On Mar 13, 2010, at 8:20 PM, nitin gupta wrote:
I completely agree to what you and Scott are trying to say. But, I
am not looking to create an URL, just to sanitize it to remove
disallowed character, i.e. what a browser would do while accessing a
URL when a user inputs an URL. Consider, I parse the following URL
from XML:
http://example.com?test/com
Do you think I should encode the '/' in the query part i.e. [test/
com]??
Technically, yes, but that's beside the point. Regardless of how
strictly you choose to apply URL encoding, you should be applying it
to specific URL parts, not full URLs.
I don't think we need to. (Nor will Firefox, if you enter this URL
in the address bar).
You're right that encoding the slash character isn't particularly
important in the query. In a path segment, however, the difference
between encoded and unencoded slashes is very significant; http://example.com/a/b/c
is different than http://example.com/a%2fb/c. And a slash
definitely shouldn't be encoded where it's used as a delimiter between
URL components. This is actually a good example of why encoding must
be applied to individual URL components, not the full URL.

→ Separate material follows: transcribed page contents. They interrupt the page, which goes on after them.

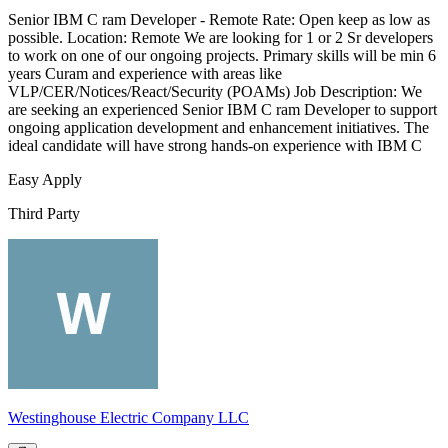
Senior IBM C ram Developer - Remote Rate: Open keep as low as
possible. Location: Remote We are looking for 1 or 2 Sr developers
to work on one of our ongoing projects. Primary skills will be min 6
years Curam and experience with areas like
VLP/CER/Notices/React/Security (POAMs) Job Description: We
are seeking an experienced Senior IBM C ram Developer to support
ongoing application development and enhancement initiatives. The
ideal candidate will have strong hands-on experience with IBM C
Easy Apply
Third Party
Westinghouse Electric Company LLC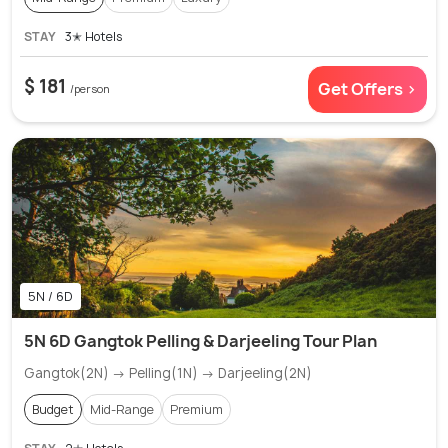
STAY
3✭ Hotels
$ 181
Get Offers >
/person
5N / 6D
5N 6D Gangtok Pelling & Darjeeling Tour Plan
Gangtok(2N) → Pelling(1N) → Darjeeling(2N)
Budget
Mid-Range
Premium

If a URL contains characters which are allowed in the URL
dictionary, will we ever need to encode those characters? No.
What is the URL dictionary? Here's one of the relevant RFC on URLs:
http://www.ietf.org/rfc/rfc3986.txt
Selected quotes:
"A percent-encoding mechanism is used to represent a data octet
_in_a_component_"
"the conflicting data must be percent-encoded
_before_the_URI_is_formed_"
Emphasis added to, well, emphasize that encoding applies to component
parts.
--
Scott Reynen
MakeDataMakeSense.com